Like that time you went to your doctor about sleep disturbances and were prescribed a pill without any enquiry about your emotional state. Or when conversations about managing depression neglect to mention the power of nutrition or movement.
But think about how getting news of someone you love being seriously ill makes you physically sick or how your older colleague’s belittling comments make your blood turn to lava. You know there’s a very real link between the two. And, increasingly, rigorous science is showing that this link is rooted in your biology.
The mind-body connection is as real as your love for your house plants.

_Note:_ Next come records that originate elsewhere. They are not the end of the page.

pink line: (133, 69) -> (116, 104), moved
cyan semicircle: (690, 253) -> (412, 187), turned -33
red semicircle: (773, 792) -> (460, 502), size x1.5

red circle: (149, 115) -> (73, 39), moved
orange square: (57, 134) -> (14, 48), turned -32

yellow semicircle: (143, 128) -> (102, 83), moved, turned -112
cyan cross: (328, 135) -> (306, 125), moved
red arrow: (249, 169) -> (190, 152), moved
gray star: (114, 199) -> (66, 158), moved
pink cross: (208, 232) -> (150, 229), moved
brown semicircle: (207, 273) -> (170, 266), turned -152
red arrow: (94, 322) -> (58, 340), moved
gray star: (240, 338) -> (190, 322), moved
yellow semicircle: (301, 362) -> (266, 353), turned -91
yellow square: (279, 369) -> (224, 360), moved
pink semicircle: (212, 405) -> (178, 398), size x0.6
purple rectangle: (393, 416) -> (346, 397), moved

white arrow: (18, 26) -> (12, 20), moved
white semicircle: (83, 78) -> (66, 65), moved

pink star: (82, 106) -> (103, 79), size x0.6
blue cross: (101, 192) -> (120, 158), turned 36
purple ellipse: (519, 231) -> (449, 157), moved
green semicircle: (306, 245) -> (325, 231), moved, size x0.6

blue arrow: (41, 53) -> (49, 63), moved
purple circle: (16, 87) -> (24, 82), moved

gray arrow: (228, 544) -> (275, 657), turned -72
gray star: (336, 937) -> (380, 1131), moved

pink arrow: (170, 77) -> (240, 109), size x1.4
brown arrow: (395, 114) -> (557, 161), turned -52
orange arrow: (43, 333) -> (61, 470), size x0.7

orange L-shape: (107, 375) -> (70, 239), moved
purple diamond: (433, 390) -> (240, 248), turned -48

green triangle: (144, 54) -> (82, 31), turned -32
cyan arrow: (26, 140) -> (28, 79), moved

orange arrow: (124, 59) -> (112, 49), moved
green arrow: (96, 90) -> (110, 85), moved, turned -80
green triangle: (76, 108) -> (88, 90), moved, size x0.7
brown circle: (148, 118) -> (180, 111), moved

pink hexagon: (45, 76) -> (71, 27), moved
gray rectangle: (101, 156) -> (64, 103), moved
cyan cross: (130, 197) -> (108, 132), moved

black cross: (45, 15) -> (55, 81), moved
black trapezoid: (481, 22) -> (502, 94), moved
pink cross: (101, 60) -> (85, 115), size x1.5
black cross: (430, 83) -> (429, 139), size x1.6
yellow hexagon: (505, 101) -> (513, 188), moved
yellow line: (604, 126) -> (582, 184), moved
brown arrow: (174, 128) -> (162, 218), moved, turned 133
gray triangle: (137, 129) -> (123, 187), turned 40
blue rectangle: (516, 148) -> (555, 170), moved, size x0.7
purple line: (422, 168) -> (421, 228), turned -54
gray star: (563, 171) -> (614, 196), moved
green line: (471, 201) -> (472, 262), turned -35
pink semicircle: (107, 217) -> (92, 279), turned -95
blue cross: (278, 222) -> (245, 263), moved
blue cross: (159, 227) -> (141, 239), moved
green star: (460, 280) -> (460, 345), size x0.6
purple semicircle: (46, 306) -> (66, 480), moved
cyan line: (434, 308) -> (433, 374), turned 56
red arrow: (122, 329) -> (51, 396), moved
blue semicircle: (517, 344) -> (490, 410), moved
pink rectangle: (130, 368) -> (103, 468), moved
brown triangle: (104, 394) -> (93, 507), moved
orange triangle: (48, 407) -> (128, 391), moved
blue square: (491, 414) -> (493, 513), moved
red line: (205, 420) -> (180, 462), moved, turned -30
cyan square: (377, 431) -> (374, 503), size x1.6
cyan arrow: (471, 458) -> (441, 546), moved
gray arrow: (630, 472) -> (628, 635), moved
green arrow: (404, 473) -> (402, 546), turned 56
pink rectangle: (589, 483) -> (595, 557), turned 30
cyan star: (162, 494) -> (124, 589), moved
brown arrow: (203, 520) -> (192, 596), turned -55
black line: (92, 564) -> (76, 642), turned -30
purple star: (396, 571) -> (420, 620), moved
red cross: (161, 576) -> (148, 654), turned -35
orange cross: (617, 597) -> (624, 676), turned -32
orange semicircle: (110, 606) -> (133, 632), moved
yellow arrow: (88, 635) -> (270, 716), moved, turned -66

And just like when it comes to looking after your leafy friends, paying due care and attention to it can have very real implications for your health and happiness.
Protecting aspects of your physical wellbeing feeds into the mental side of things, and vice versa. Scroll on for three of the key players to pay attention to.
1/ Your gut
‘Studies have shown that the bacteria in our gut can in fact influence our brain function,’ says Dr Megan Rossi, AKA The Gut Health doctor, a leading gut health scientist and author of Eat Yourself Healthy: An easy-to-digest guide to health and happiness, from the inside out (£16.99, Penguin.)
‘This was first shown back in 2013 where research showed a probiotic compared to placebo impacted brain imaging scans after a four week intervention.’
When it comes to maintaining good mental health, this one is crucial. ‘A landmark study from 2017 showed that following a gut-boosting diet [including 50g of fibre per day] significantly improved people's depression scores after 12 weeks compared to a placebo,’ says Dr Rossi.
So, how to keep your gut in the good place and support your mental health? Here’s Dr Rossi’s prescription.
* Aim for 30 different plant-based foods per week, including wholegrains, veg, fruit, nuts, seeds and legumes). Plant-based diversity feeds a diverse range of gut bacteria, having a more diverse range of gut bacteria is linked with better mental health. And it’s really not as difficult as it sounds - even just a teaspoon of mixed seeds on your breakfast helps.
*Be generous with the extra virgin olive oil (EVOO). The oil - a key component in the diet in that 2017 study - is full of plant chemicals (or polyphenols) that feed our gut bacteria.
*Add in some fatty fish like salmon or mackerel. They’re rich in omega three fatty acids, shown in studies to support both brain and gut health. If you’re vegan, try Nothing Fishy Omega 3 supplements, made from algae.
* Daily, try 15 minutes of a gut-directed yoga flow or mindfulness, to help reduce stress and help relax the gut-brain axis, helping it function in peak working order.
2/ Your sleep
‘Sleep isn’t merely a time when your body shuts off,’ says Natalie Pennicotte-Collier, a leading wellbeing performance Mind Coach at MindTonic Therapy. ‘While you rest, your brain stays busy, overseeing the clean-up of toxins in your nervous system. And when you get in to deep sleep, the mitochondria within your brain cells remove any cellular waste.’
Essentially, while you catch those ZZZ’s, a full routine biological maintenance programme kicks into overdrive. ‘The completion of this keeps your mind and body running in top condition, preparing you for the day ahead,’ Natalie explains.
It follows, then, that the consequences of getting an inadequate amount - or quality - or quality of sleep go further than leaving you feeling a little groggy in the morning.
‘Sleep disruption affects the levels of neurotransmitters and stress hormones, which wreaks havoc in the brain, impairing thinking and emotional regulation,’ adds Natalie.
Put Natalie’s following tips into action for improved sleep and a smoother, steadier day ahead.
*Take up a daily mindfulness practice, which can help to facilitate falling asleep more easily
*Create a wind-down routine. A good place to start is putting your screens away an hour before bed and do something relaxing, such as taking a hot bath or reading.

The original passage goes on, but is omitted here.